Grief In People With Intellectual Disabilities
The birth of a child with a disability has an impact within the family. The event is perceived as something unexpected, strange and rare, which breaks expectations about the desired child. As the child grows, resources and supports of all kinds become more necessary. However, in most cases, families are not prepared to respond to the functions derived from these special needs. One of these needs has to do with communication, especially when it comes to breaking bad news.
All parents who have a child with an intellectual disability ask themselves a question from the day they hear the news : What will happen when we are gone? How to handle grief in people with disabilities?
Phases and types of grief in people with intellectual disabilities
Most authors agree that the grieving process goes through different phases or stages. Grief in people with intellectual disabilities meets these same patterns. These phases go from the initial impact to the definitive recovery or chronification of the problem. Therefore, we can organize this evolution in four phases:
- Initial shock: perplexity, shock. The main symptoms are denial, disbelief and panic at the situation.
- Anger and guilt : it is characterized by the presence of ideas of self-punishment, feelings of anger, search for guilty and abandonment.
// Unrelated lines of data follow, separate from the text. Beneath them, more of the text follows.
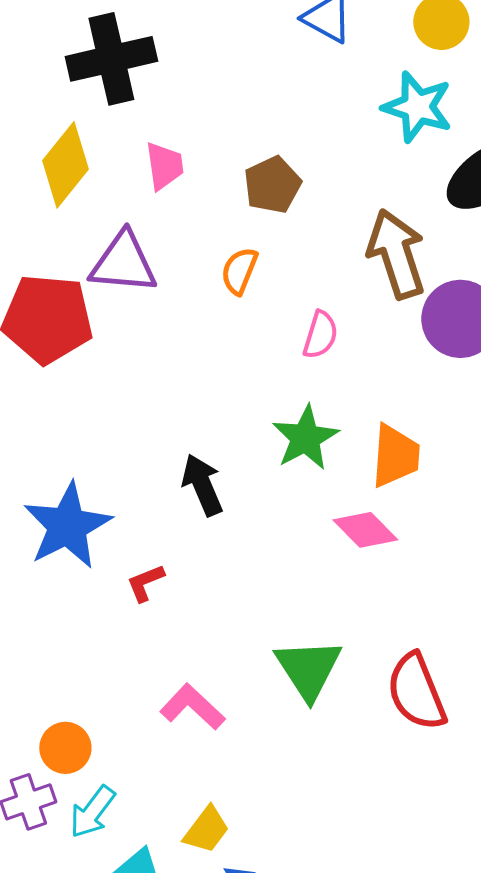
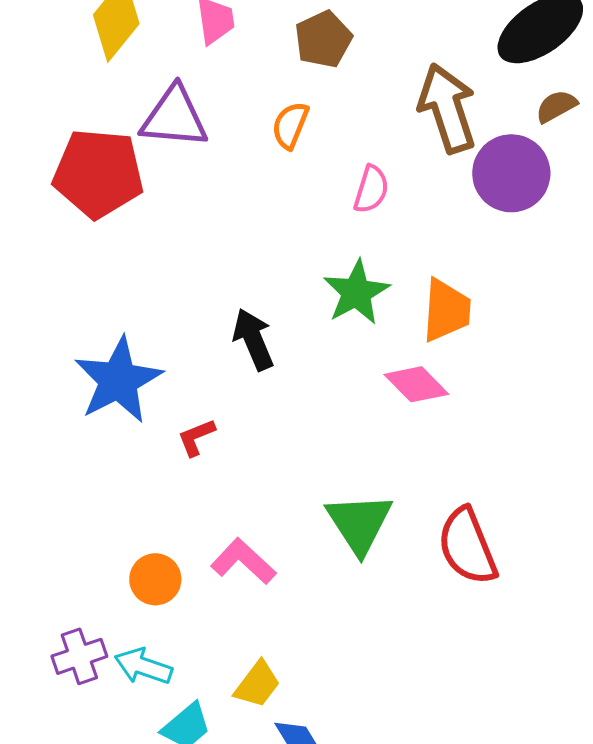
orange circle: (65, 748) -> (155, 579), moved
cyan arrow: (92, 812) -> (143, 666), turned 72

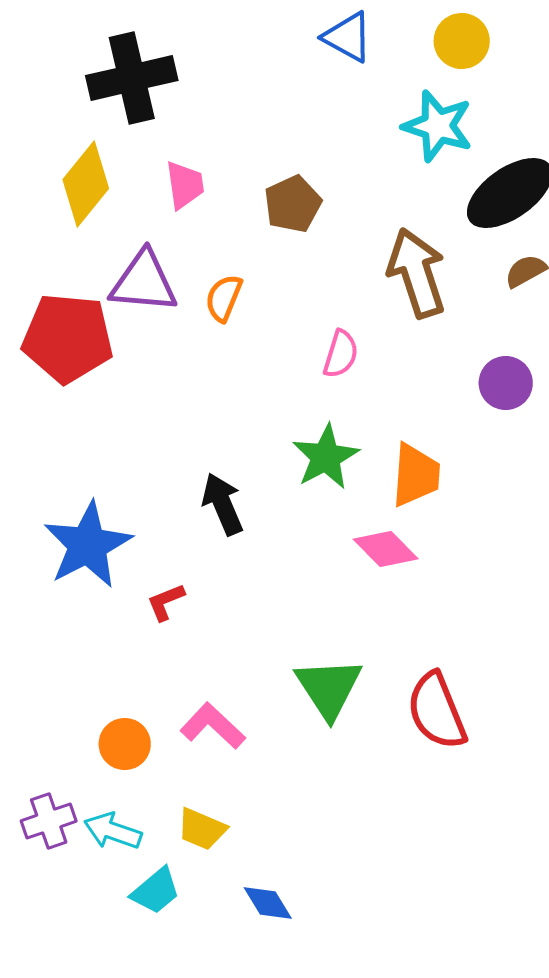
orange semicircle: (290, 125) -> (224, 298), moved
purple circle: (511, 173) -> (506, 383), moved, size x0.7
yellow trapezoid: (257, 684) -> (202, 829), moved, turned 76

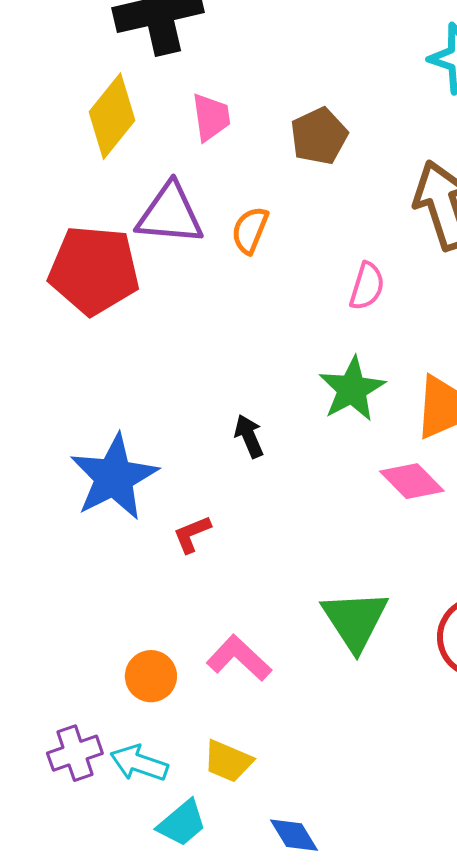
black arrow: (223, 504) -> (249, 436), size x0.7

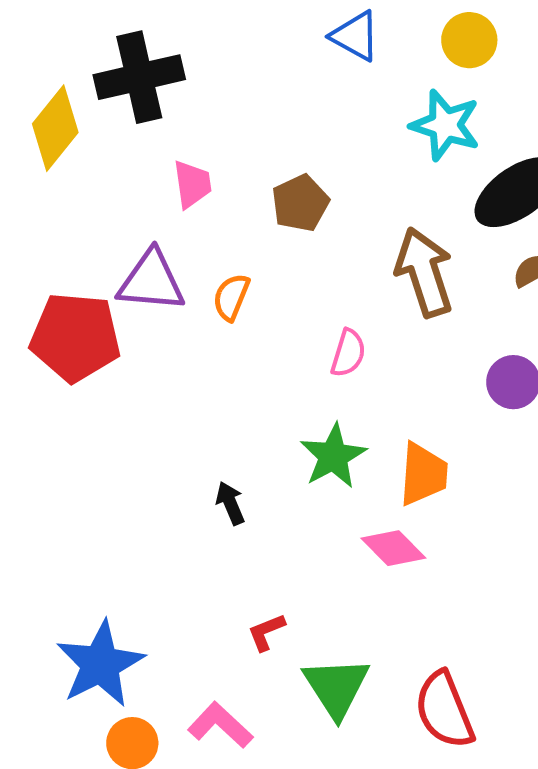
yellow diamond: (112, 116) -> (55, 128), moved
blue star: (114, 477) -> (100, 664), moved
red L-shape: (192, 534) -> (266, 632), moved

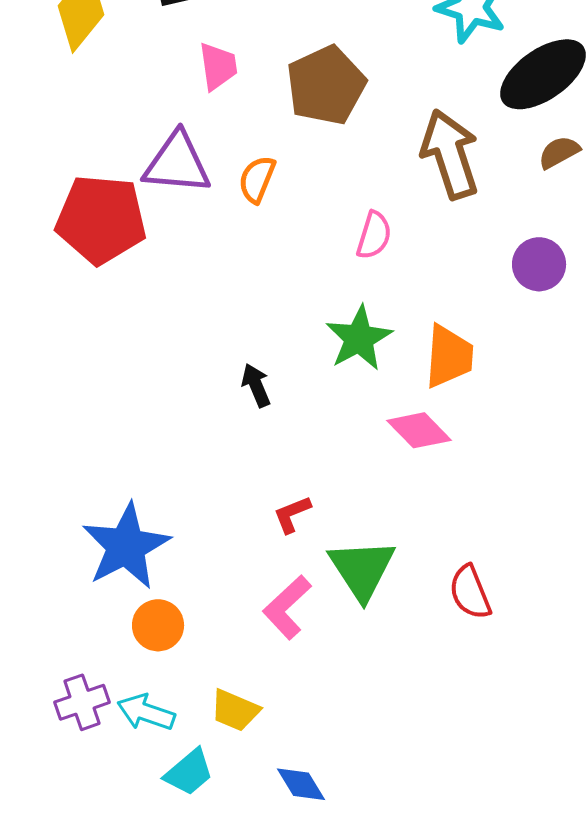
brown pentagon: (300, 203) -> (326, 85), size x1.4
red semicircle: (444, 710) -> (470, 592), size x0.7
pink L-shape: (220, 725) -> (287, 607), moved, turned -86

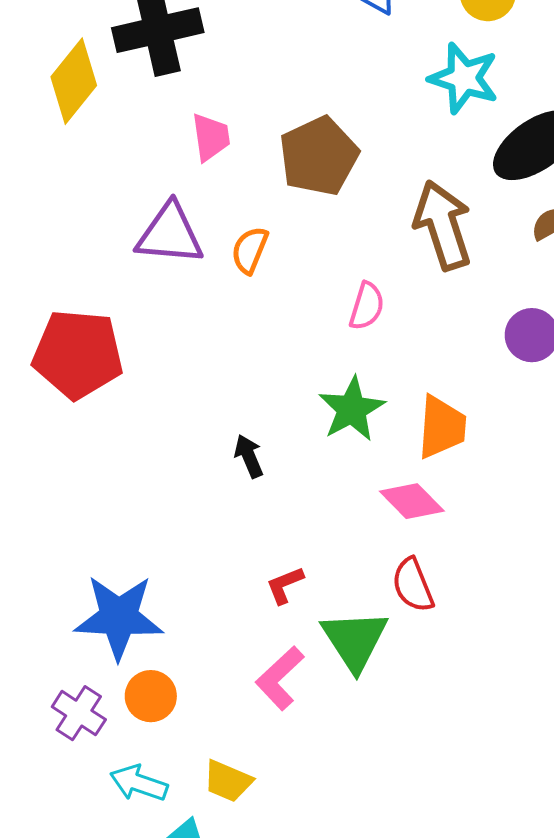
red pentagon: (101, 219) -> (78, 354), moved
blue star: (126, 546) -> (119, 617), turned 30
red semicircle: (470, 592) -> (413, 585), moved
purple cross: (82, 702) -> (79, 713), moved, turned -38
- Disorganization of the world, despair and withdrawal : resistance to return to normal life, feeling of weakness and a marked tendency to isolation.
- Affirmation of reality and recovery : the person sees life again with hope. Although there are special moments – which usually coincide with key dates, such as anniversaries – in which you may have the feeling of returning to previous phases of grief, the person faces reality thanks to the previous elaboration of the loss.
Regarding the types of grief, we can distinguish two basic ways of reacting to a grieving situation: normal and pathological. What is going to distinguish these two basic types is going to be the intensity and duration of the symptoms and the degree of affectation in the daily life of the affected person.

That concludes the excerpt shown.